For some more context on how this process works and to see how to use it your own projects, be sure to check out the Bitcoin Primer.

Mint

;; #[allow(unchecked_data)]
(define-public (mint (amount uint)
    (destination principal)
    (deposit-txid (buff 32))
    (burn-chain-height uint)
    (merkle-proof (list 14 (buff 32)))
    (tx-index uint)
    (block-header (buff 80)))
    (begin
        (try! (is-contract-owner))
        (try! (verify-txid-exists-on-burn-chain deposit-txid burn-chain-height merkle-proof tx-index block-header))
        (asserts! (map-insert amounts-by-btc-tx deposit-txid (to-int amount)) err-btc-tx-already-used)
        (try! (ft-mint? sbtc amount destination))
        (print {notification: "mint", payload: deposit-txid})
        (ok true)
    )
)

Now we get to the mint function. This is the function that is called when a deposit transaction is initiated and processed on the Bitcoin side. The signer will detect that and call the mint function.

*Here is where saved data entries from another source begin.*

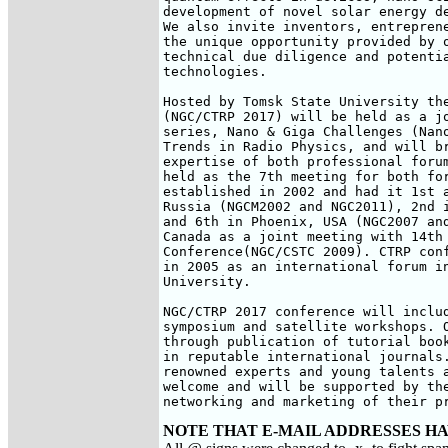
development of novel solar energy de
We also invite inventors, entreprene
the unique opportunity provided by o
technical due diligence and potentia
technologies.

Hosted by Tomsk State University the
(NGC/CTRP 2017) will be held as a jo
series, Nano & Giga Challenges (Nano
Trends in Radio Physics, and will br
expertise of both professional forum
held as the 7th meeting for both for
established in 2002 and had it 1st a
Russia (NGCM2002 and NGC2011), 2nd i
and 6th in Phoenix, USA (NGC2007 and
Canada as a joint meeting with 14th 
Conference(NGC/CSTC 2009). CTRP conf
in 2005 as an international forum in
University.

NGC/CTRP 2017 conference will includ
symposium and satellite workshops. O
through publication of tutorial book
in reputable international journals.
renowned experts and young talents a
welcome and will be supported by the
networking and marketing of their p
NOTE THAT E-MAIL ADDRESSES HA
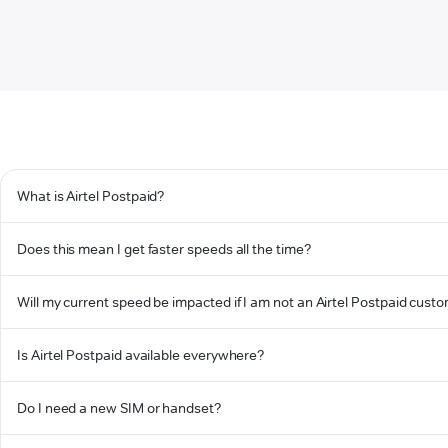
What is Airtel Postpaid?
Does this mean I get faster speeds all the time?
Will my current speed be impacted if I am not an Airtel Postpaid cust
Is Airtel Postpaid available everywhere?
Do I need a new SIM or handset?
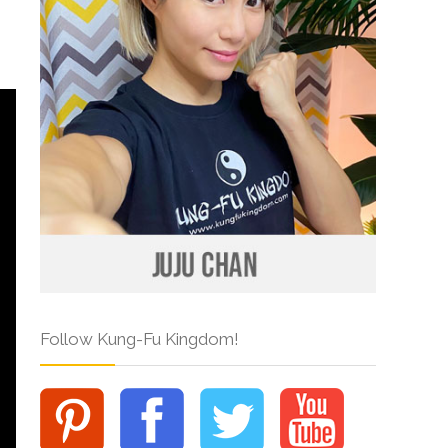
Follow Kung-Fu Kingdom!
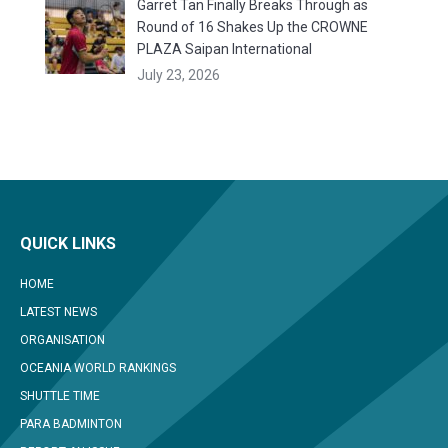
Garret Tan Finally Breaks Through as
Round of 16 Shakes Up the CROWNE
PLAZA Saipan International
July 23, 2026
QUICK LINKS
HOME
LATEST NEWS
ORGANISATION
OCEANIA WORLD RANKINGS
SHUTTLE TIME
PARA BADMINTON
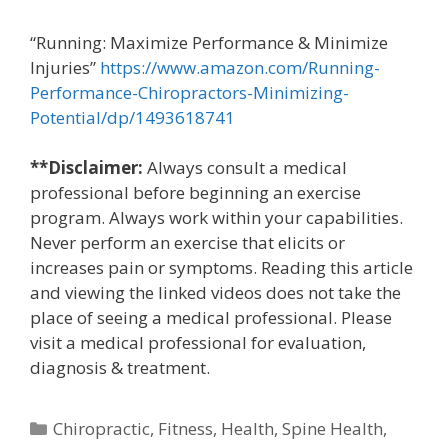
“Running: Maximize Performance & Minimize
Injuries”
https://www.amazon.com/Running-
Performance-Chiropractors-Minimizing-
Potential/dp/1493618741
**Disclaimer:
Always consult a medical
professional before beginning an exercise
program. Always work within your capabilities.
Never perform an exercise that elicits or
increases pain or symptoms. Reading this article
and viewing the linked videos does not take the
place of seeing a medical professional. Please
visit a medical professional for evaluation,
diagnosis & treatment.
Categories
Chiropractic
,
Fitness
,
Health
,
Spine Health
,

This function takes in some information that is all read directly from the provided Bitcoin transaction. It includes the Stacks principal to mint the sBTC to, and all of the required Bitcoin transaction information required to verify it.

It then checks to make sure the contract owner (the signer system) is calling it, makes sure the Bitcoin transaction actually happened, updates the map of Bitcoin transactions that have been used in sBTC operations, and mints the token to the specified Stacks principal.

Burn

;; #[allow(unchecked_data)]
(define-public (burn (amount uint)
    (owner principal)
    (withdraw-txid (buff 32))
    (burn-chain-height uint)
    (merkle-proof (list 14 (buff 32)))
    (tx-index uint)
    (block-header (buff 80)))
    (begin
        (try! (is-contract-owner))
        (try! (verify-txid-exists-on-burn-chain withdraw-txid burn-chain-height merkle-proof tx-index block-header))
        (asserts! (map-insert amounts-by-btc-tx withdraw-txid (* -1 (to-int amount))) err-btc-tx-already-used)
        (try! (ft-burn? sbtc amount owner))
        (print {notification: "burn", payload: withdraw-txid})
    	(ok true)
    )
)

The burn function works much the same except it is called upon a successful withdrawal request, when a user wants to convert their sBTC back to BTC.

Transfer

;; #[allow(unchecked_data)]
(define-public (transfer (amount uint) (sender principal) (recipient principal) (memo (optional (buff 34))))
	(begin
        (asserts! (or (is-eq tx-sender sender) (is-eq contract-caller sender)) err-invalid-caller)
		(try! (ft-transfer? sbtc amount sender recipient))
		(match memo to-print (print to-print) 0x)
		(ok true)
	)
)

Finally we have a basic transfer function that allows users to transfer sBTC between each other.

The rest of the functions are basic read-only functions that are used to retrieve information about the asset.